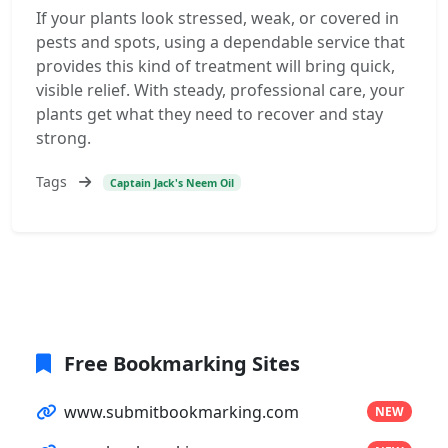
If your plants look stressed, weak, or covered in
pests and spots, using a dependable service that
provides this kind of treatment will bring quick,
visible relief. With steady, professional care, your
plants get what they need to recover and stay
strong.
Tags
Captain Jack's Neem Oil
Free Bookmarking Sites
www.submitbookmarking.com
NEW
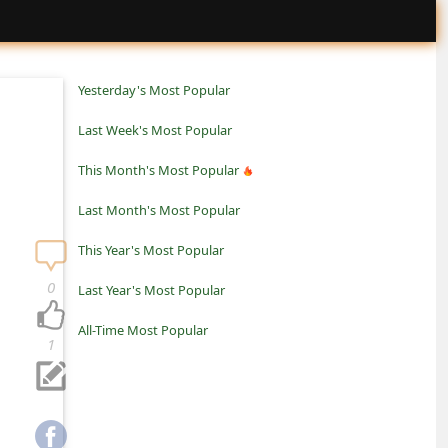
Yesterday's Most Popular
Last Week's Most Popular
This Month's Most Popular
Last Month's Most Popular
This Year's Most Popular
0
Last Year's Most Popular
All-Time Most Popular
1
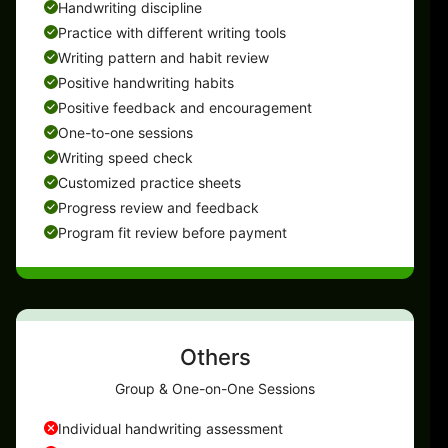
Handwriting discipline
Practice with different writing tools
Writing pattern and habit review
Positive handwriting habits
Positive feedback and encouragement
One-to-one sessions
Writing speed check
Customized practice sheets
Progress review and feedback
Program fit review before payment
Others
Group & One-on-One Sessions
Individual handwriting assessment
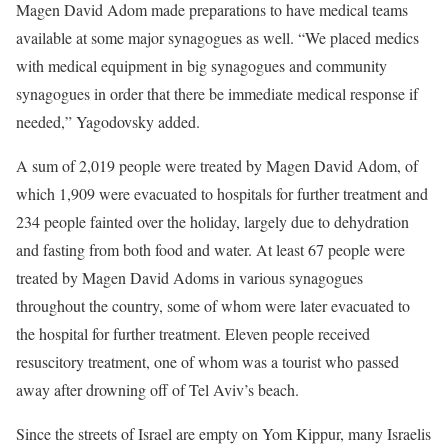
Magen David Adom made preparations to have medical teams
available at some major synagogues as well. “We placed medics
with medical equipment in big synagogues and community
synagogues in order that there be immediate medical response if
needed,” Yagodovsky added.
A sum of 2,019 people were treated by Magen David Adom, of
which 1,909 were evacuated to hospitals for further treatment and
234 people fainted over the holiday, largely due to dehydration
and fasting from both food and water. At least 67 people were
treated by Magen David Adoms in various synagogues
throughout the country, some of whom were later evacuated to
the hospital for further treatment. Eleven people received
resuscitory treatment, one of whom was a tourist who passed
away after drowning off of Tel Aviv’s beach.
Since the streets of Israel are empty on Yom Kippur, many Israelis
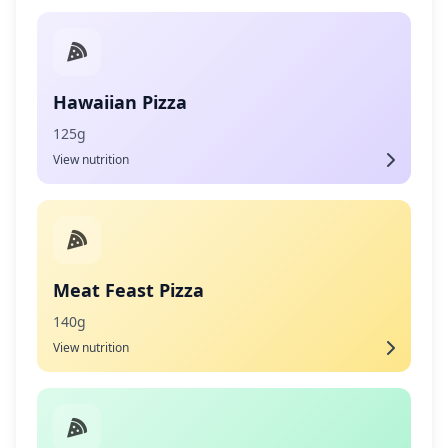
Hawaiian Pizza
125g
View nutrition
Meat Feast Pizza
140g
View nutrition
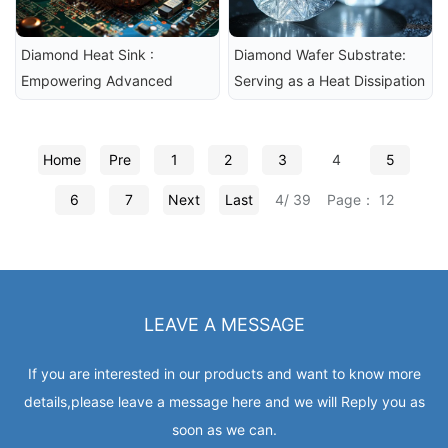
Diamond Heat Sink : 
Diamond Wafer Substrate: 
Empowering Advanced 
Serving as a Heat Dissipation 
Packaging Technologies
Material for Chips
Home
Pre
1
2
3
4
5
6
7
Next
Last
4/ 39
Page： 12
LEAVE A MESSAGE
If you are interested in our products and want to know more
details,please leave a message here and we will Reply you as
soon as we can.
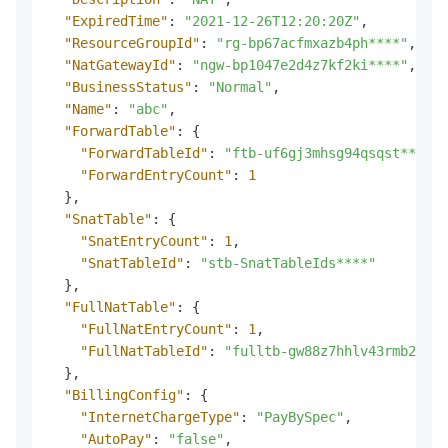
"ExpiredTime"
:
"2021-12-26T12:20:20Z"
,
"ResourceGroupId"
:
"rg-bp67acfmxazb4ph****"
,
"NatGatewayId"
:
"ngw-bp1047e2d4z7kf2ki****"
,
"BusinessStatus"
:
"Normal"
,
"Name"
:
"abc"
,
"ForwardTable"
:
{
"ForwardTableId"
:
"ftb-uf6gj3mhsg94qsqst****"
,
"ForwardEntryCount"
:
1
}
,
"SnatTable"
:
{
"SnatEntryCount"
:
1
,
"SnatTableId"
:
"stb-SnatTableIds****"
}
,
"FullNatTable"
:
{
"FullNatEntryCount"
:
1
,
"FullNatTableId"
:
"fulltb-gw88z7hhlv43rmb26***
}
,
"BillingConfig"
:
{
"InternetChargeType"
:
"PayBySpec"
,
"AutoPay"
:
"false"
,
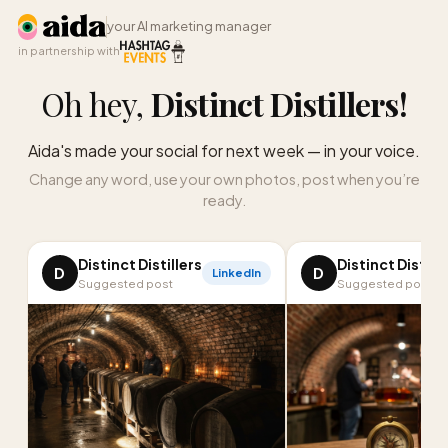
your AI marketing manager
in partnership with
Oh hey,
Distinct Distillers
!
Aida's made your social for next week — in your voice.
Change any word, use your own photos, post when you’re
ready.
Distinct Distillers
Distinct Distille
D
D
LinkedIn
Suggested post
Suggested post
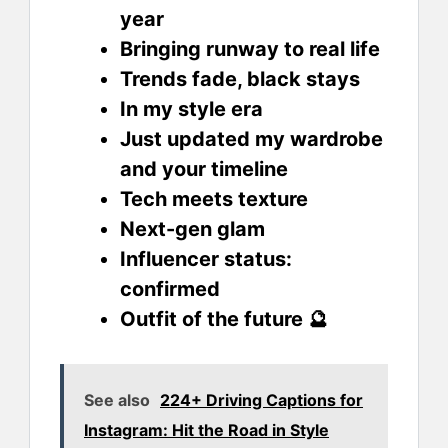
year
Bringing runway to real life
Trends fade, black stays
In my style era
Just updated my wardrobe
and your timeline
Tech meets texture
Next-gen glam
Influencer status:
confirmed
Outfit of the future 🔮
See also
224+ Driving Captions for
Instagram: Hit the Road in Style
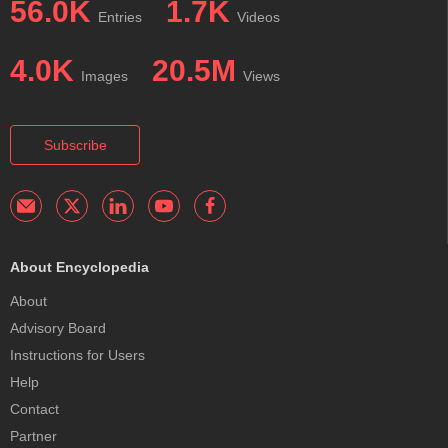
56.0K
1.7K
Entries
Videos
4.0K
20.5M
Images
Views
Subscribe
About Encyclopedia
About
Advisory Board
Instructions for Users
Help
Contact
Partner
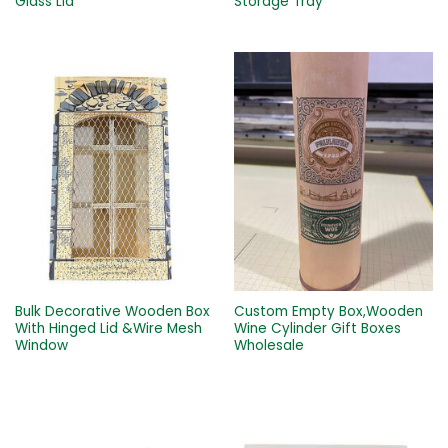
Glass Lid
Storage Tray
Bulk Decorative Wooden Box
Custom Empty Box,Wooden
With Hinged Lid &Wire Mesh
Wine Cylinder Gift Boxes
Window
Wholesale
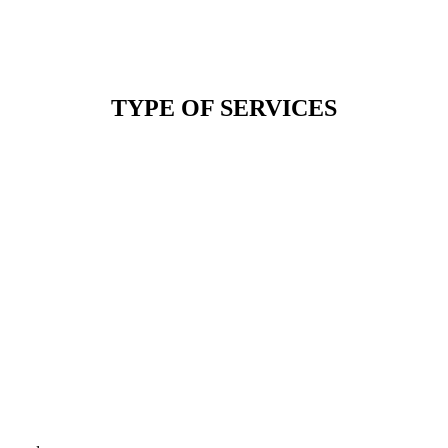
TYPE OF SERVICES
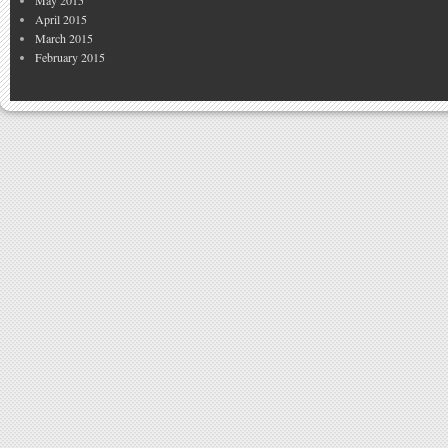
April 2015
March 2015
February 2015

------

▶ **Task objective**: Whenever the word "medical" shows up in a line of the entries, copy that line.

▶ **Exercise answer**:
Magen David Adom made preparations to have medical teams
with medical equipment in big synagogues and community
synagogues in order that there be immediate medical response if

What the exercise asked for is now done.